In biological membranes, the lipid bilayer behaves like a flexible thin molecular sheet with fluid-like in-plane properties. The lipid molecules forming the bilayer diffuse freely in the plane of the bilayer with a mobility often characterized by the molecular diffusion constant, D. The biological membrane has a complicated composition, including many different saturated, unsaturated, and cholesterol lipids plus a large number of protein structures and other membrane associated molecules. Each component in the membrane has an effect on the fluidity and packing structure. For example, the addition of cholesterol into 1,2-dipalmitoyl-sn-glycero-3-phosphocholine (DPPC) membrane decreases membrane fluidity while it increases in DOPC membranes (Mills et al., ; Gracia et al., ). In addition, membranes composed of mixtures of different lipid components may create in-plane phase separation and domains (or “rafts”) with differing elastic properties, for example, in DOPC/DPPC mixtures (Mills et al., ; Schmidt et al., ). However, in the experiment presented here, we used only one membrane composition with well-known elasticity to simplify our analysis of the multi-component system.
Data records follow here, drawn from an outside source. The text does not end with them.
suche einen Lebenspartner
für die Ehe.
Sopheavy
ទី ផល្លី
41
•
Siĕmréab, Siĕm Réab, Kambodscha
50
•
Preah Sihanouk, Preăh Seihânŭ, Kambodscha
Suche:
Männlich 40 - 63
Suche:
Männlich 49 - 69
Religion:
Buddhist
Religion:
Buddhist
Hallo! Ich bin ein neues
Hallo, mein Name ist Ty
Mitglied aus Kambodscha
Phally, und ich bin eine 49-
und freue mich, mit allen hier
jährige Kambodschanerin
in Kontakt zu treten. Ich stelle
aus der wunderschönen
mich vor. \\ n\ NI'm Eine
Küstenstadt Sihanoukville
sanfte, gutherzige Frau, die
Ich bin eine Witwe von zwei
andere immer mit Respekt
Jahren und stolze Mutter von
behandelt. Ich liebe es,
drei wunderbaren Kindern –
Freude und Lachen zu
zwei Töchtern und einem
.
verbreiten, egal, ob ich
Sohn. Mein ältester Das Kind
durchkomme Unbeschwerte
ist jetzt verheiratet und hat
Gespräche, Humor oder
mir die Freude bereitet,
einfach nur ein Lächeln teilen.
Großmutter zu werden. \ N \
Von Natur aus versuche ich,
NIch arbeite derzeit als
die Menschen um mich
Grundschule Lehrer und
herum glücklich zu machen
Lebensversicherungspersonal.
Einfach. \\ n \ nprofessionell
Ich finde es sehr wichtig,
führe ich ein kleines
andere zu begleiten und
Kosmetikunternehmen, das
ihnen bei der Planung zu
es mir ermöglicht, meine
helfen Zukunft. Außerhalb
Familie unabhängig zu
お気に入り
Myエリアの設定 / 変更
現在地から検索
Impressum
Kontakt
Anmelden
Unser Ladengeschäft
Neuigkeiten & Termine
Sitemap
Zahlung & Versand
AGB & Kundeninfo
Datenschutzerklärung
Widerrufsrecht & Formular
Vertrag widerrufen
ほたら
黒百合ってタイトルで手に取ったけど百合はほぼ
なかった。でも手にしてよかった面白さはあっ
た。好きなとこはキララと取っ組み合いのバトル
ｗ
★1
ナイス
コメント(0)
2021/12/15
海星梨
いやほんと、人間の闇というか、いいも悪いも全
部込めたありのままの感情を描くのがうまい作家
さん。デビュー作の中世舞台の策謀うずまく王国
It is widely known that lipid tubules can be extracted from flat bilayers (or vesicles) given enough applied force. Membrane tubules can be extracted from membranes on application of a force with methods, such as micropipette aspiration (Mannerville et al., ; Cuvelier et al., ), optical tweezers (Cuvelier et al., ; Inaba et al., ; Koster et al., ), molecular motor pulling (Koster et al., ; Leduc et al., ; Shaklee et al., ), and assisted shear flow (Brazhnik et al., ; Sekine et al., ). Each of these techniques investigates the mechanical forces necessary to deform the lipid membrane into tubules from giant unilamellar vesicles (GUVs) or lamellar structures. Techniques such as force spectroscopy in atomic force microscopy (Scheffer et al., ; Picas et al., ) and the Langmuir–Blodgett trough (Nichols-Smith et al., ) had also been used to quantify the elastic parameters of various membranes without tubulation.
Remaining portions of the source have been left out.